■ **The task**:
Would you output all the data exactly as it stands?

■ **Supplied data**:
________________
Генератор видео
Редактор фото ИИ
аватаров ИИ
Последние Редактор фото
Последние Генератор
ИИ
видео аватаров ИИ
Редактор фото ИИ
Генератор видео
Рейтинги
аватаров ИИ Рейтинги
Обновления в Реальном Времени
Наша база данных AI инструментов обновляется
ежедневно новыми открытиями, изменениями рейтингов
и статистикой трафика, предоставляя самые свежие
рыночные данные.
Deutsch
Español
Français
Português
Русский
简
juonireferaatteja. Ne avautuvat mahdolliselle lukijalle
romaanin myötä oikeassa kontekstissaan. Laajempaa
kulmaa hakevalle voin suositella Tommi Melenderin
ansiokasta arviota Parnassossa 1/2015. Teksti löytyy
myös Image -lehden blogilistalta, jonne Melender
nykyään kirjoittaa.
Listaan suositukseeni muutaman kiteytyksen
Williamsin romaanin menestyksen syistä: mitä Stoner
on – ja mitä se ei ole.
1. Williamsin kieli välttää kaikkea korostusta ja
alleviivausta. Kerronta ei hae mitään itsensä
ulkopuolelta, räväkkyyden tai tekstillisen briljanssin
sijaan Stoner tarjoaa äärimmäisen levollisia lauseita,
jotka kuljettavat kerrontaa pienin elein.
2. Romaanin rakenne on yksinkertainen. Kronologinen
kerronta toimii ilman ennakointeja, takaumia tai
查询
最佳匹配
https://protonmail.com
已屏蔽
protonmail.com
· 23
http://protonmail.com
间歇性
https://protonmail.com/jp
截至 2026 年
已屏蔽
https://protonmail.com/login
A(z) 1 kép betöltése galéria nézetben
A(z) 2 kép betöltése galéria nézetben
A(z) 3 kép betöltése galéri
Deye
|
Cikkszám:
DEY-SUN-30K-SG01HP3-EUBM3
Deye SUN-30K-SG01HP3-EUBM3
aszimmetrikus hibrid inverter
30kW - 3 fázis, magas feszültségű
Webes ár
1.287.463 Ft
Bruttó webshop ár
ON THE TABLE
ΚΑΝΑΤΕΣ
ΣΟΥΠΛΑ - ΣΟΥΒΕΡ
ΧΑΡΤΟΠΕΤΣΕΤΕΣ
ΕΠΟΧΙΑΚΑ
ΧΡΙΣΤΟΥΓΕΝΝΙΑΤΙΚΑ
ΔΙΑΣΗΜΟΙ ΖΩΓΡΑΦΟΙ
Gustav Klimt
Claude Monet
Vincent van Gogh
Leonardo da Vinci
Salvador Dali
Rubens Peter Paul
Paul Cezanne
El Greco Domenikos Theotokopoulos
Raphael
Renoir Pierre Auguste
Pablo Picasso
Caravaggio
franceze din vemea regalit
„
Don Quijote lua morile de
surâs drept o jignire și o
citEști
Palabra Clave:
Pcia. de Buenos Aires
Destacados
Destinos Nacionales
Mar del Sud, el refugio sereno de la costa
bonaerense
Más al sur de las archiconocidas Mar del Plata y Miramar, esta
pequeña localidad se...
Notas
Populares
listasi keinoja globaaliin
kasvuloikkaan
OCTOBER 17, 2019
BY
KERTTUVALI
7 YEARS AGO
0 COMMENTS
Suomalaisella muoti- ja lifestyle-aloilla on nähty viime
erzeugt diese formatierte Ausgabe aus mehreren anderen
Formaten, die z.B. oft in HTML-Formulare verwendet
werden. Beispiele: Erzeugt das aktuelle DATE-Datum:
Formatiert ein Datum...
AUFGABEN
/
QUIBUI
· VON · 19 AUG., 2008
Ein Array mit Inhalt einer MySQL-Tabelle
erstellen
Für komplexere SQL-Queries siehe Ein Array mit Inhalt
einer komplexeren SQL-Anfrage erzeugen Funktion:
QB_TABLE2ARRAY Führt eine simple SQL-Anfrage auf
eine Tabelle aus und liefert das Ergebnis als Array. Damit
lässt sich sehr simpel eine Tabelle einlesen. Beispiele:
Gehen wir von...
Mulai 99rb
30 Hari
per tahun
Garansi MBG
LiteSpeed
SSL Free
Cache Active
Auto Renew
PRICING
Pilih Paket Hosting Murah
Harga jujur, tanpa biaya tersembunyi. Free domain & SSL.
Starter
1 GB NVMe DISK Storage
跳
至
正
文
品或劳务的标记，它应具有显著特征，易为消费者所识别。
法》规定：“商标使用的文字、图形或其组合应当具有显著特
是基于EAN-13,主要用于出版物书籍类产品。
________________
■ **Task solution**:
Генератор видео
Редактор фото ИИ
аватаров ИИ
Последние Редактор фото
Последние Генератор
ИИ
видео аватаров ИИ
Редактор фото ИИ
Генератор видео
Рейтинги
аватаров ИИ Рейтинги
Обновления в Реальном Времени
Наша база данных AI инструментов обновляется
ежедневно новыми открытиями, изменениями рейтингов
и статистикой трафика, предоставляя самые свежие
рыночные данные.
Deutsch
Español
Français
Português
Русский
简
juonireferaatteja. Ne avautuvat mahdolliselle lukijalle
romaanin myötä oikeassa kontekstissaan. Laajempaa
kulmaa hakevalle voin suositella Tommi Melenderin
ansiokasta arviota Parnassossa 1/2015. Teksti löytyy
myös Image -lehden blogilistalta, jonne Melender
nykyään kirjoittaa.
Listaan suositukseeni muutaman kiteytyksen
Williamsin romaanin menestyksen syistä: mitä Stoner
on – ja mitä se ei ole.
1. Williamsin kieli välttää kaikkea korostusta ja
alleviivausta. Kerronta ei hae mitään itsensä
ulkopuolelta, räväkkyyden tai tekstillisen briljanssin
sijaan Stoner tarjoaa äärimmäisen levollisia lauseita,
jotka kuljettavat kerrontaa pienin elein.
2. Romaanin rakenne on yksinkertainen. Kronologinen
kerronta toimii ilman ennakointeja, takaumia tai
查询
最佳匹配
https://protonmail.com
已屏蔽
protonmail.com
· 23
http://protonmail.com
间歇性
https://protonmail.com/jp
截至 2026 年
已屏蔽
https://protonmail.com/login
A(z) 1 kép betöltése galéria nézetben
A(z) 2 kép betöltése galéria nézetben
A(z) 3 kép betöltése galéri
Deye
|
Cikkszám:
DEY-SUN-30K-SG01HP3-EUBM3
Deye SUN-30K-SG01HP3-EUBM3
aszimmetrikus hibrid inverter
30kW - 3 fázis, magas feszültségű
Webes ár
1.287.463 Ft
Bruttó webshop ár
ON THE TABLE
ΚΑΝΑΤΕΣ
ΣΟΥΠΛΑ - ΣΟΥΒΕΡ
ΧΑΡΤΟΠΕΤΣΕΤΕΣ
ΕΠΟΧΙΑΚΑ
ΧΡΙΣΤΟΥΓΕΝΝΙΑΤΙΚΑ
ΔΙΑΣΗΜΟΙ ΖΩΓΡΑΦΟΙ
Gustav Klimt
Claude Monet
Vincent van Gogh
Leonardo da Vinci
Salvador Dali
Rubens Peter Paul
Paul Cezanne
El Greco Domenikos Theotokopoulos
Raphael
Renoir Pierre Auguste
Pablo Picasso
Caravaggio
franceze din vemea regalit
„
Don Quijote lua morile de
surâs drept o jignire și o
citEști
Palabra Clave:
Pcia. de Buenos Aires
Destacados
Destinos Nacionales
Mar del Sud, el refugio sereno de la costa
bonaerense
Más al sur de las archiconocidas Mar del Plata y Miramar, esta
pequeña localidad se...
Notas
Populares
listasi keinoja globaaliin
kasvuloikkaan
OCTOBER 17, 2019
BY
KERTTUVALI
7 YEARS AGO
0 COMMENTS
Suomalaisella muoti- ja lifestyle-aloilla on nähty viime
erzeugt diese formatierte Ausgabe aus mehreren anderen
Formaten, die z.B. oft in HTML-Formulare verwendet
werden. Beispiele: Erzeugt das aktuelle DATE-Datum:
Formatiert ein Datum...
AUFGABEN
/
QUIBUI
· VON · 19 AUG., 2008
Ein Array mit Inhalt einer MySQL-Tabelle
erstellen
Für komplexere SQL-Queries siehe Ein Array mit Inhalt
einer komplexeren SQL-Anfrage erzeugen Funktion:
QB_TABLE2ARRAY Führt eine simple SQL-Anfrage auf
eine Tabelle aus und liefert das Ergebnis als Array. Damit
lässt sich sehr simpel eine Tabelle einlesen. Beispiele:
Gehen wir von...
Mulai 99rb
30 Hari
per tahun
Garansi MBG
LiteSpeed
SSL Free
Cache Active
Auto Renew
PRICING
Pilih Paket Hosting Murah
Harga jujur, tanpa biaya tersembunyi. Free domain & SSL.
Starter
1 GB NVMe DISK Storage
跳
至
正
文
品或劳务的标记，它应具有显著特征，易为消费者所识别。
法》规定：“商标使用的文字、图形或其组合应当具有显著特
是基于EAN-13,主要用于出版物书籍类产品。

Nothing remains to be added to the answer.